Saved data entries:
----------

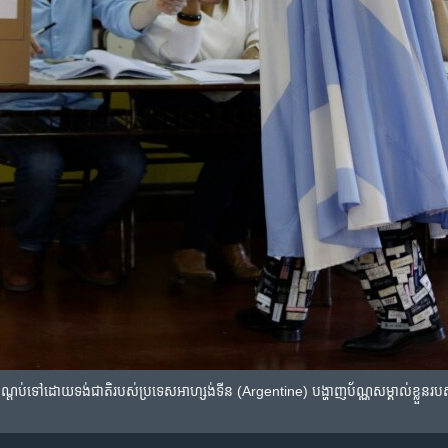
ប​ដណ្តប់​ទៅ​ដោយ​ទង់ជាតិ​របស់​ប្រទេស​អាហ្សង់ទីន (Argentine) បង្ហាញ​ប័ណ្ណ​សម្គាល់​ខ្លួន​របស់​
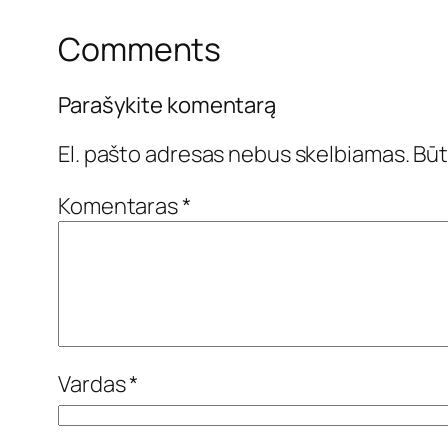
Comments
Parašykite komentarą
El. pašto adresas nebus skelbiamas.
Būt
Komentaras
*
Vardas
*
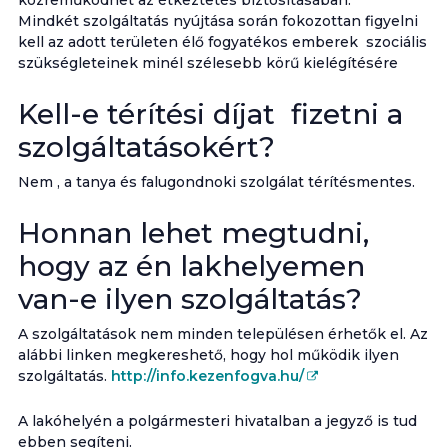
közreműködhet az étkeztetés biztosításában.
Mindkét szolgáltatás nyújtása során fokozottan figyelni
kell az adott területen élő fogyatékos emberek szociális
szükségleteinek minél szélesebb körű kielégítésére
Kell-e térítési díjat fizetni a
szolgáltatásokért?
Nem , a tanya és falugondnoki szolgálat térítésmentes.
Honnan lehet megtudni,
hogy az én lakhelyemen
van-e ilyen szolgáltatás?
A szolgáltatások nem minden településen érhetők el. Az
alábbi linken megkereshető, hogy hol működik ilyen
szolgáltatás.
http://info.kezenfogva.hu/
A lakóhelyén a polgármesteri hivatalban a jegyző is tud
ebben segíteni.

----------

**WHAT TO PRODUCE**
Please output all the records above exactly, leaving out every picture.

**RESULT OF THIS EXERCISE**
ប​ដណ្តប់​ទៅ​ដោយ​ទង់ជាតិ​របស់​ប្រទេស​អាហ្សង់ទីន (Argentine) បង្ហាញ​ប័ណ្ណ​សម្គាល់​ខ្លួន​របស់​
Comments
Parašykite komentarą
El. pašto adresas nebus skelbiamas.
Būt
Komentaras
*
Vardas
*
közreműködhet az étkeztetés biztosításában.
Mindkét szolgáltatás nyújtása során fokozottan figyelni
kell az adott területen élő fogyatékos emberek szociális
szükségleteinek minél szélesebb körű kielégítésére
Kell-e térítési díjat fizetni a
szolgáltatásokért?
Nem , a tanya és falugondnoki szolgálat térítésmentes.
Honnan lehet megtudni,
hogy az én lakhelyemen
van-e ilyen szolgáltatás?
A szolgáltatások nem minden településen érhetők el. Az
alábbi linken megkereshető, hogy hol működik ilyen
szolgáltatás.
http://info.kezenfogva.hu/
A lakóhelyén a polgármesteri hivatalban a jegyző is tud
ebben segíteni.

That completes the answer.